Os carros nos filmes iranianos.
São prisões. Mas prisões em movimento.
A paisagem a deslizar, do outro lado da janela, é a parte do filme que não é inteiramente acessível e que é preciso imaginar. Tal como um preso imagina o que se passa do outro lado da cela.
O personagem pode parar, sair do carro e caminhar um pouco pelo mundo. Mas não por muito tempo. É uma breve saída condicional. O personagem já não sabe onde pôr os pés. Há mil armadilhas.
Um dedo invisível aponta-lhe rapidamente o caminho de volta. Resta-lhe entrar no carro e arrancar.
O interior do carro é como o interior do crânio. É aí que tudo se passa: todas as manifestações da vida, especialmente o medo, o terror, e o seu fruto mais cruel e maduro, a paranóia.
Comentários
Nos filmes iranianos que já vi, o carro parece-me um meio de libertação. Um espaço que não é controlado — pelo estado, pela igreja, etc.
(Se ainda não viste, não percas os do Kiarostami no Trindade principalmente "Onde fica a casa do meu amigo?")

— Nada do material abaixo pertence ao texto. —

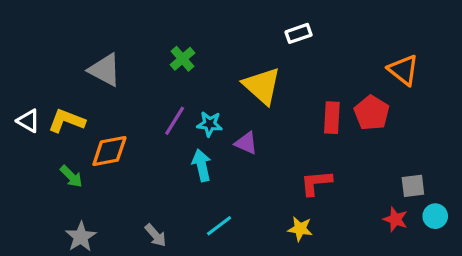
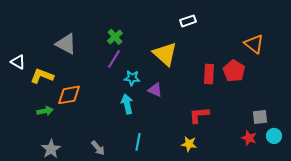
white triangle: (28, 121) -> (18, 62), moved
purple line: (175, 121) -> (114, 59), moved
green arrow: (71, 176) -> (45, 111), turned -56
cyan line: (219, 226) -> (138, 142), turned -42

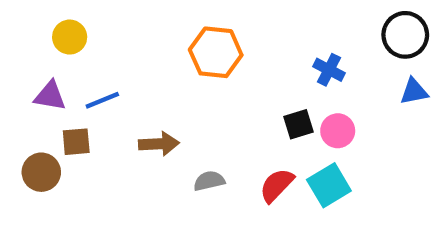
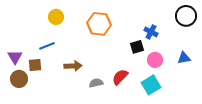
yellow circle: (70, 37) -> (56, 17), moved
blue triangle: (414, 92) -> (184, 58), moved
purple triangle: (50, 96) -> (15, 57), moved, turned 49
black square: (298, 124) -> (137, 47), moved
red semicircle: (277, 185) -> (120, 77), moved

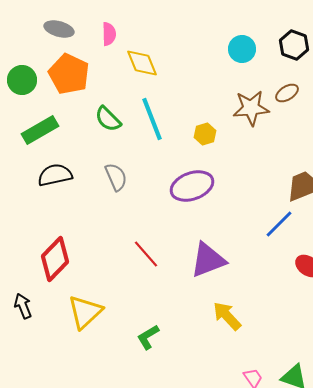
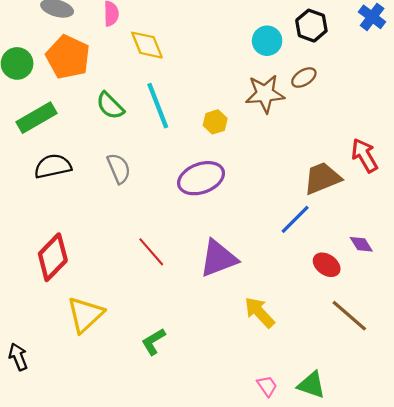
cyan circle: (242, 49) -> (267, 41), moved
black arrow: (23, 306) -> (18, 357), moved
yellow arrow: (227, 316) -> (259, 312), moved

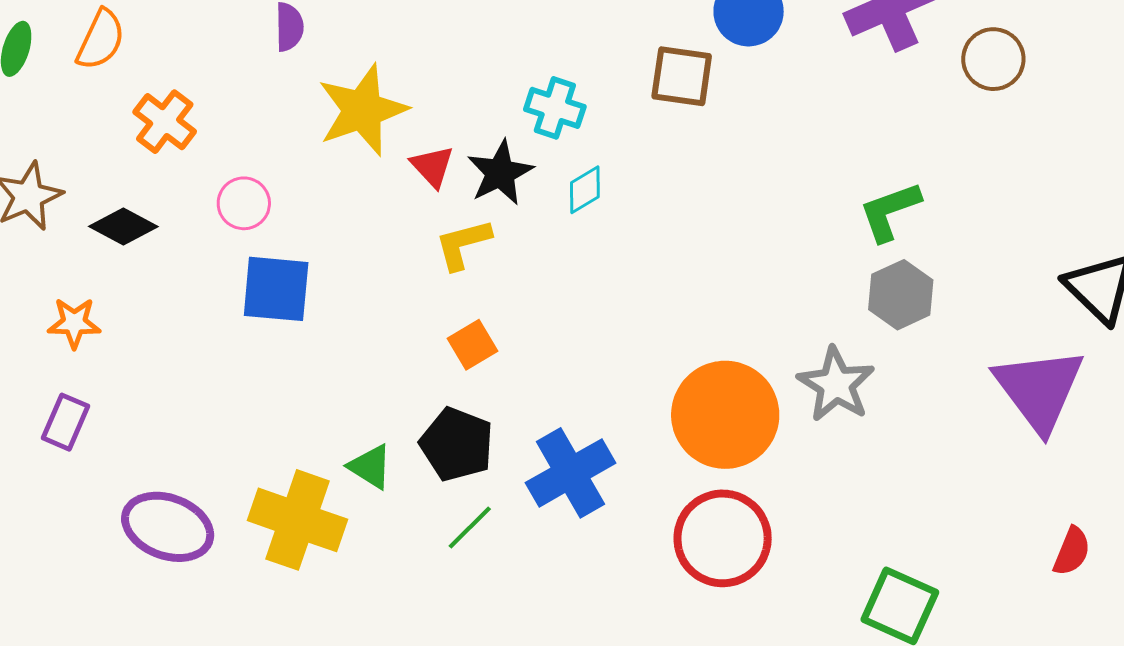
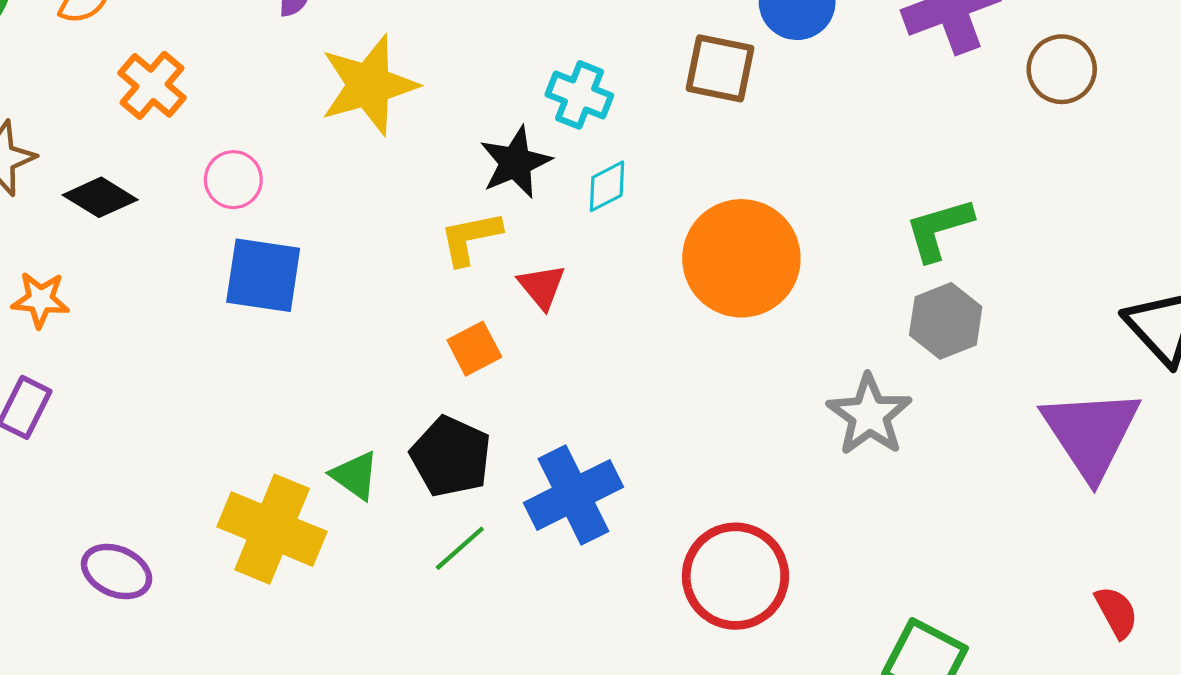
red triangle: (432, 166) -> (542, 287), moved
orange circle: (725, 415) -> (741, 258), moved
purple ellipse: (168, 527) -> (117, 572), moved, size x0.7
red semicircle: (1072, 551) -> (1116, 612), turned -54

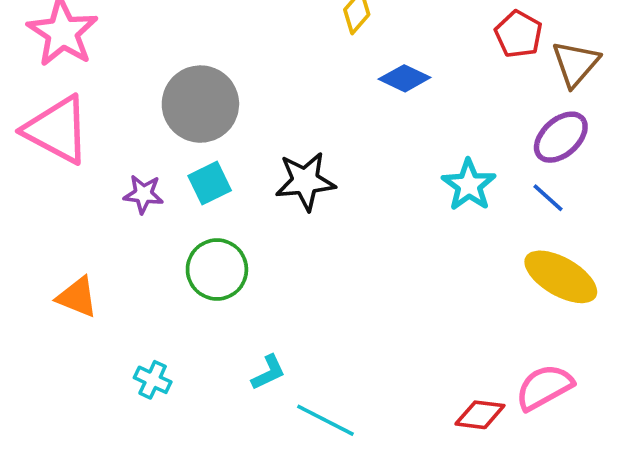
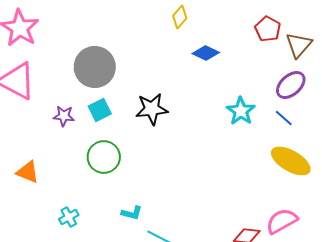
cyan L-shape: (268, 372) -> (132, 213), turned 40
cyan cross: (153, 380) -> (69, 217), turned 36

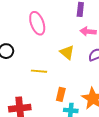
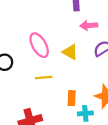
pink ellipse: (37, 23) -> (39, 45), moved

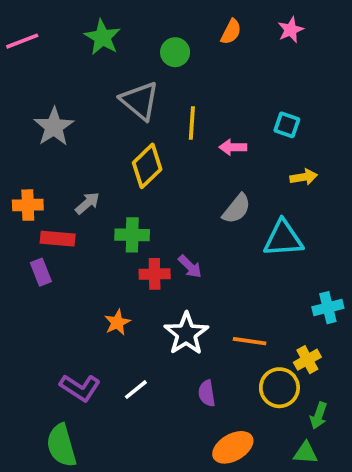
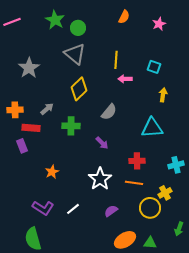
pink star: (291, 30) -> (159, 24), moved
green circle: (175, 52) -> (78, 28), moved
yellow line: (192, 123) -> (116, 60), moved
yellow arrow: (304, 177) -> (163, 95), turned -72
gray semicircle: (237, 209) -> (109, 112), moved
red cross: (155, 274) -> (137, 161), moved
orange star: (117, 322) -> (52, 172), moved
purple semicircle: (207, 393) -> (111, 211), turned 64
green arrow: (319, 416) -> (179, 229), moved
green triangle: (306, 453) -> (150, 243), moved

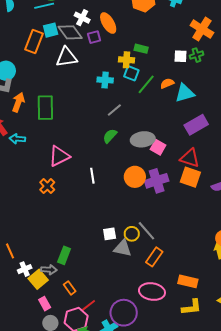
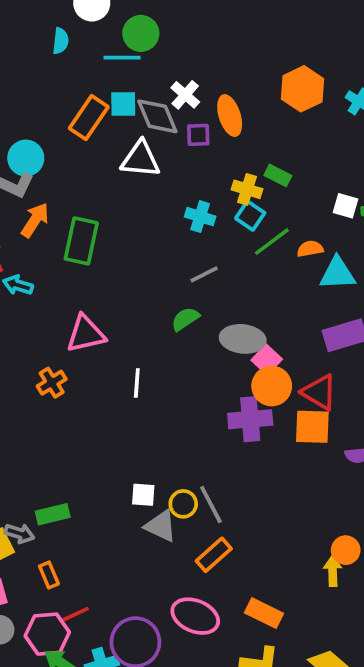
orange circle: (135, 177) -> (272, 386), moved
orange square: (190, 177) -> (312, 427), turned -30
green rectangle: (64, 255) -> (53, 514), turned 42

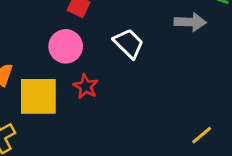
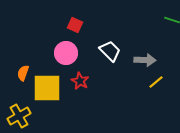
gray arrow: (190, 22) -> (145, 60), moved
yellow line: (202, 135) -> (156, 82), moved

Num outro filme recente, "III Guerra Mundial", de Houman Seyyedi, há também uma cena impressionante de uma daquelas casas pré-fabricadas, que é transportada num grande camião. Um plano aberto exterior mostra a casa em movimento na estrada. Depois a câmara passa para o interior da casa em movimento, onde segue o personagem principal. O plano mostra o tipo a olhar para a paisagem lá fora.
Já vi esse Kiarostami, mas em casa. Vou tentar ver no Trindade, sim. Não vou de carro, vou a pé...
Nem movimento, nem saída — é o desespero puro.
Ontem lembrei-me dele; achei o final do "Ursos não há" parecido com o final do filme japonês do Kiarostami.